Documentation and domestic technology: Household sewing technologies and feminine authority
Katherine Thomas Durack, New Mexico State University, United States
Doctor of Philosophy, New Mexico State University . Awarded
Documentation and Domestic Technology investigates documentation history associated with the sewing machine and the sewing pattern and asks if the documentation accompanying these new technologies recognizes or challenges women's authority with household sewing. Chapter One discusses contemporary definitions of technical writing and argues that these are based upon sexist views of work, workplace, and technology. Feminist research in science and technology demonstrates how sexist views of these terms exclude the accomplishments of women from histories of science and technology, and it is asserted that this has occurred with the history of technical communication thus far. Chapter Two describes how sewing machine manuals, pattern instructions, and magazine articles and advertisements were selected for study and describes how the five-step historical research method advocated by Connor was implemented. Chapter Three considers authority, audience-centered writing techniques, and sexism in early sewing machine manuals, and Chapter Four records instances of feminine authorship and authority in instructions for paper sewing patterns.
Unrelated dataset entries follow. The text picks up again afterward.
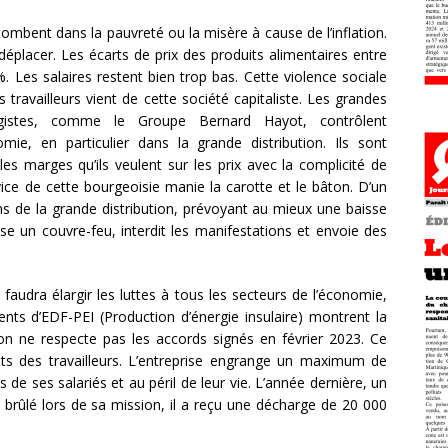
tombent dans la pauvreté ou la misère à cause de l’inflation.
déplacer. Les écarts de prix des produits alimentaires entre
. Les salaires restent bien trop bas. Cette violence sociale
 travailleurs vient de cette société capitaliste. Les grandes
vagistes, comme le Groupe Bernard Hayot, contrôlent
ie, en particulier dans la grande distribution. Ils sont
les marges qu’ils veulent sur les prix avec la complicité de
ervice de cette bourgeoisie manie la carotte et le bâton. D’un
ons de la grande distribution, prévoyant au mieux une baisse
ose un couvre-feu, interdit les manifestations et envoie des
l faudra élargir les luttes à tous les secteurs de l’économie,
nts d’EDF-PEI (Production d’énergie insulaire) montrent la
tion ne respecte pas les accords signés en février 2023. Ce
oits des travailleurs. L’entreprise engrange un maximum de
s de ses salariés et au péril de leur vie. L’année dernière, un
rûlé lors de sa mission, il a reçu une décharge de 20 000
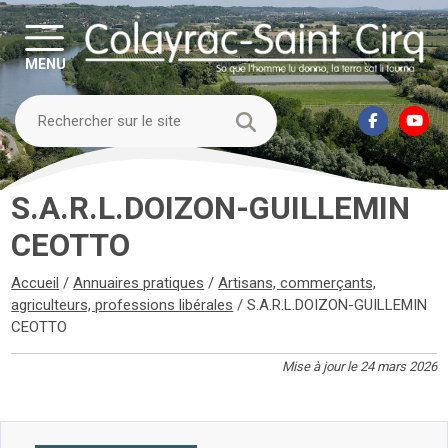
MENU
S.A.R.L.DOIZON-GUILLEMIN
CEOTTO
Accueil
/
Annuaires pratiques
/
Artisans, commerçants,
agriculteurs, professions libérales
/
S.A.R.L.DOIZON-GUILLEMIN
CEOTTO
Mise à jour le 24 mars 2026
Chapter Five considers the findings from the previous chapters and notes that three types of information had to be conveyed to the users of these two 19th-century home sewing technologies. These types of information were machine-based knowledge, usage-based knowledge, and outcome-based knowledge. Manufacturers left usage-based information to women, circulated orally by female teachers, relatives, or friends; in spite of women's contributions to "women's work" technologies, masculine authority survives and is propagated via text. The chapter concludes by reconsidering definitions of technical writing and argues that definition should be expanded to include three final observations: (1) That technical writing exists in the intersection between private and public spheres; (2) That technical writing has close relationships with technology, construed as knowledge, action, and tools; and (3) That technical writing often seeks to make tacit knowledge explicit. The chapter concludes by identifying two areas for future research: (1) identifying women's contributions to technical communication by investigating historical records association with the early women's club movement in America and (2) revising technical communication pedagogy to discuss pragmatic application of non-sexist and gender-neutral writing strategies.
Durack, K.T. Documentation and domestic technology: Household sewing technologies and feminine authority. Doctor of Philosophy thesis, New Mexico State University.